Il nous a seulement fallu deux Guerres mondiales, plus…

Une pandémie et une récession, mondiales, en attendant le krach que le FMI vient d’annoncer. Voilà peut-être la bonne décision, le 19 juin, des responsables européens : dépenser et emprunter davantage, au nom de tous (horreur !), pour prêter et donner (pire !), à ceux qui étaient les plus atteints. Déjà fragiles ils auraient pu couler, entrainant le bateau européen. On aura reconnu l’Italie, l’Espagne ou la Grèce, sachant que la France ne va pas bien mais ne le dit pas trop, elle qui emprunte, en silence, toujours plus, pour toujours moins.

Miracle, révélation, pression franco-allemande ou simple compréhension du fait que le monde change et que nous allons mourir si nous ne bougeons pas ? Compréhension ! C’est sans doute la plus agréable leçon à tirer de cette vidéoconférence des chefs d’État et de gouvernement du 19 juin au matin. Un plan semble en effet se mettre en place pour sortir de la crise, financé… par un emprunt européen !

 

Pour franchir ensemble le Rubicon…

  • 1 850 milliards d’euros : pas d’objection de principe devant la somme proposée par la Commission pour soutenir l’Union, pour sortir de cette passe ! 1 100 milliards pour le Budget « renforcé » 2021-2027 de la Commission, plus 750 milliards (Next Generation EU) pour l’augmenter, par emprunt. Pour lutter contre les faiblesses qu’accentue la pandémie, il s’agit d’aider les salariés, secteurs, entreprises et régions les plus directement touchés pour éviter des effondrements irrémédiables, puis de soutenir des investissements stratégiques, notamment dans le vert, le digital et la santé, puis à plus long terme de renforcer la recherche, l’innovation et la présence extérieure de l’Union.
  • Augmenter le budget de l’Union : pourquoi pas ! Ce qui était prévu avant la pandémie n’est plus assez. D’où l’idée de faire passer (temporairement ?) le budget à 2% du Revenu de l’Union, avec des taxes nouvelles : sur le maritime et l’aérien, le numérique, les activités polluantes ou les grandes entreprises, plus l’emprunt.

 

Mais à condition de le rétrécir demandent certains !

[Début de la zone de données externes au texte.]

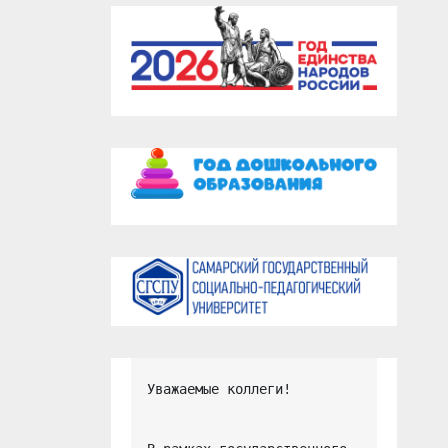
Уважаемые коллеги!
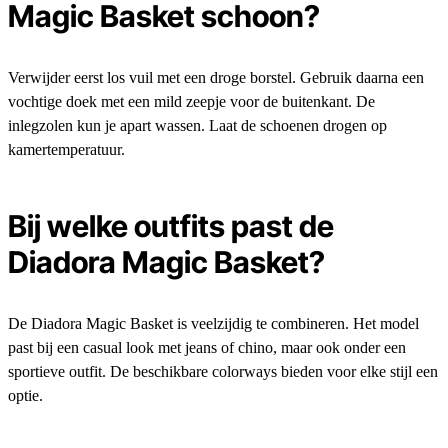
Magic Basket schoon?
Verwijder eerst los vuil met een droge borstel. Gebruik daarna een
vochtige doek met een mild zeepje voor de buitenkant. De
inlegzolen kun je apart wassen. Laat de schoenen drogen op
kamertemperatuur.
Bij welke outfits past de
Diadora Magic Basket?
De Diadora Magic Basket is veelzijdig te combineren. Het model
past bij een casual look met jeans of chino, maar ook onder een
sportieve outfit. De beschikbare colorways bieden voor elke stijl een
optie.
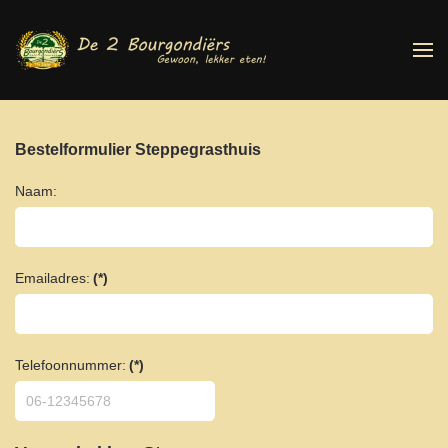
Terug naar hoofdinhoud
Bestelformulier Steppegrasthuis
Naam:
Emailadres:
(*)
Telefoonnummer:
(*)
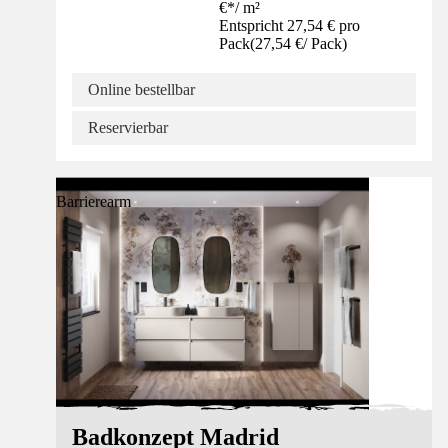
€
*
/
m²
Entspricht 27,54 € pro
Pack
(
27,54 €
/
Pack
)
Online bestellbar
Reservierbar
Barrierearm
Badkonzept Madrid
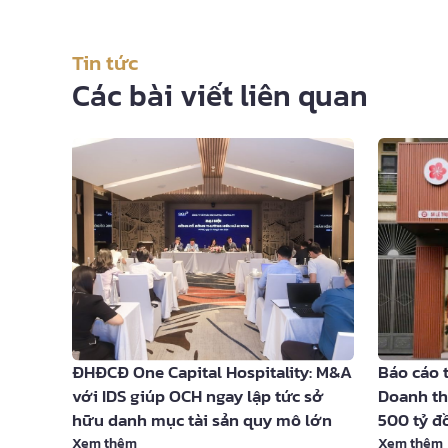
Tin tức
Các bài viết liên quan
 chiến
ĐHĐCĐ One Capital Hospitality: M&A
Báo cáo 
ùng
với IDS giúp OCH ngay lập tức sở
Doanh th
hữu danh mục tài sản quy mô lớn
500 tỷ đ
Xem thêm
Xem thêm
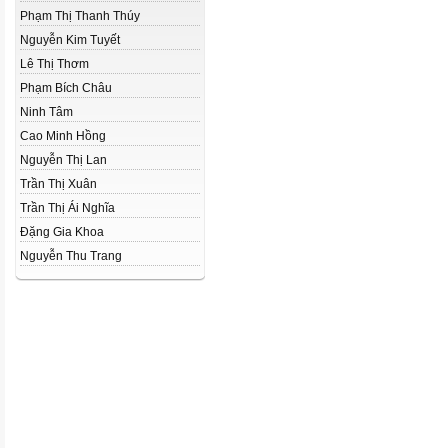
Phạm Thị Thanh Thúy
Nguyễn Kim Tuyết
Lê Thị Thơm
Phạm Bích Châu
Ninh Tâm
Cao Minh Hồng
Nguyễn Thị Lan
Trần Thị Xuân
Trần Thị Ái Nghĩa
Đặng Gia Khoa
Nguyễn Thu Trang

  • 500 milliards de cadeaux et 250 de crédit : tant que cela ?
  • Répartir l’argent : pourquoi prendre le taux de chômage sur les 5 dernières années dans la clef de répartition des bénéficiaires, alors qu’on veut répondre au COVID-19 ? S’agit-il d’aider ceux atteints par le virus, ou ceux qui avaient déjà d’autres maladies ?
  • Rembourser de 2028 à 2058 : pas plus vite ?
  • Distribuer les fonds « sans conditions » : avant de distribuer cet argent, pourquoi ne pas demander aux pays s’ils respectent l’état de droit (Pologne et Hongrie), ou de s’engager dans des réformes structurelles et à faire montre de rigueur budgétaire (Espagne, Italie… France) ?
  • Plus d’impôts, pour financer ce budget européen accru : taxer les transports en avion, est-ce bien le moment, taxer les GAFAM, n’est-ce pas risqué avec Trump, taxer « le carbone » aux frontières, n’est-ce pas compliqué et taxer les grandes entreprises européennes, c’est pour soutenir l’économie ?

 

Civilisation européenne et démocratie à sauver : c’est cher !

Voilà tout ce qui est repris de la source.